Fitness at a National Cemetery

To know me is to know that health and fitness are important to me. I eat right, work out six mornings a week, and walk an average of six miles a day. But squats? Ugh!

If you know me you also know I struggle to climb my family tree during the summer months. Who wants to sit in front of a computer when you could be outside walking around a lake or down a wooded trail? What’s a genealogist to do?

Visit a cemetery of course!

 Fort Snelling National Cemetery Avenue of Flags


Fort Snelling National Cemetery
Avenue of Flags

Husband and I didn’t start our recent trip to Fort Snelling National Cemetery with exercise in mind. We went to check on my dad’s gravesite, pull weeds and maybe take a picture or two (hundred) for Find A Grave.

Fort Snelling is one of the 131 national cemeteries in 40 states and Puerto Rico maintained by the VA’s National Cemetery Administration. If you’ve ever visited a national cemetery, you know the markers are placed at precise distances from one another front to back and side to side.

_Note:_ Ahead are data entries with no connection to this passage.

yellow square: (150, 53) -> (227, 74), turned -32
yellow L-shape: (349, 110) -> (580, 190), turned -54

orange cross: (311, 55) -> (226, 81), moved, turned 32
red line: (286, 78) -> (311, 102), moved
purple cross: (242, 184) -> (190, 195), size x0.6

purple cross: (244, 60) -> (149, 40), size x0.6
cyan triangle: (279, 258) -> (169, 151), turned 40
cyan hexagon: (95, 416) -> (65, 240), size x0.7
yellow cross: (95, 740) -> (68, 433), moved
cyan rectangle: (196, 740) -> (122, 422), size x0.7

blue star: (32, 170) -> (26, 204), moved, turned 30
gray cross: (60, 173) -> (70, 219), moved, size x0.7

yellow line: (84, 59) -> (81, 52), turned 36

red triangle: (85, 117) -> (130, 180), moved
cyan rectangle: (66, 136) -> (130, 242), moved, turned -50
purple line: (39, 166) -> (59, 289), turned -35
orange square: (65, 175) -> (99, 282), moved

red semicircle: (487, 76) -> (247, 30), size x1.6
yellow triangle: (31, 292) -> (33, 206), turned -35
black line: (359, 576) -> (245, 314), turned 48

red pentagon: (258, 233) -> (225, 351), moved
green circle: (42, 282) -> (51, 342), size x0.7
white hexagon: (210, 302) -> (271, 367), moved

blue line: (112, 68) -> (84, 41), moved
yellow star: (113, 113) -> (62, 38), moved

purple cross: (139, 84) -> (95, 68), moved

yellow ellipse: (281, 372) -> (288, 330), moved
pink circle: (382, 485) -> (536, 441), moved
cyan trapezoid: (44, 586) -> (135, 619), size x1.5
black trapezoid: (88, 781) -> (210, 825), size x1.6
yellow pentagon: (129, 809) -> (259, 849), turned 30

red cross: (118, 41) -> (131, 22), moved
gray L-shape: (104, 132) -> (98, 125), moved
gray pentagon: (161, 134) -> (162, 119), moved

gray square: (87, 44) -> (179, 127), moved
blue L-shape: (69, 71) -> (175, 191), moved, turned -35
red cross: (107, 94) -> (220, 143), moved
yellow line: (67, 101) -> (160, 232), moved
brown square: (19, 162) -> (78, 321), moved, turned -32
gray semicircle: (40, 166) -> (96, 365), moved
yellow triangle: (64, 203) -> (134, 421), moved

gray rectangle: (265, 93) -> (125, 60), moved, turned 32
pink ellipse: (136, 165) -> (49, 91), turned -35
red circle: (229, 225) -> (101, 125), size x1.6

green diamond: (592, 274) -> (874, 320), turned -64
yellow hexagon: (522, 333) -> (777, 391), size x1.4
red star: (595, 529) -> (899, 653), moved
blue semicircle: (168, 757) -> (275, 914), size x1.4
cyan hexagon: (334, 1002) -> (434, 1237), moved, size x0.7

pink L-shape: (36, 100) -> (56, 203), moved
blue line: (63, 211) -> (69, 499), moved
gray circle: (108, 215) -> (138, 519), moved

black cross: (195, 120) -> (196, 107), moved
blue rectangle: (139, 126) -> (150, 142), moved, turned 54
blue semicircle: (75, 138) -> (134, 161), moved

After visiting with my dad for a bit, Husband and I drove to another section of the cemetery. I boldly stated I planned to take photos of one entire row across and a second row on the return trip. These particular headstones look best photographed straight on, so my technique was to:

  1. step to the left
  2. step together
  3. stoop and shoot
  4. stand
  5. repeat steps 1-4

286 times! I had to lean on the last 50 or so headstones just to stand up and I could barely walk back to the car. My legs hurt for the next two days!

After my muscles stopped crying, I realized what a phenomenal way this had been to combine two things I love, staying fit and memorializing those who have passed.

According to Find A Grave, only 23% of the 207, 902 memorials posted for Fort Snelling have headstone photos.

I’m already doing squats to prepare for my next trip.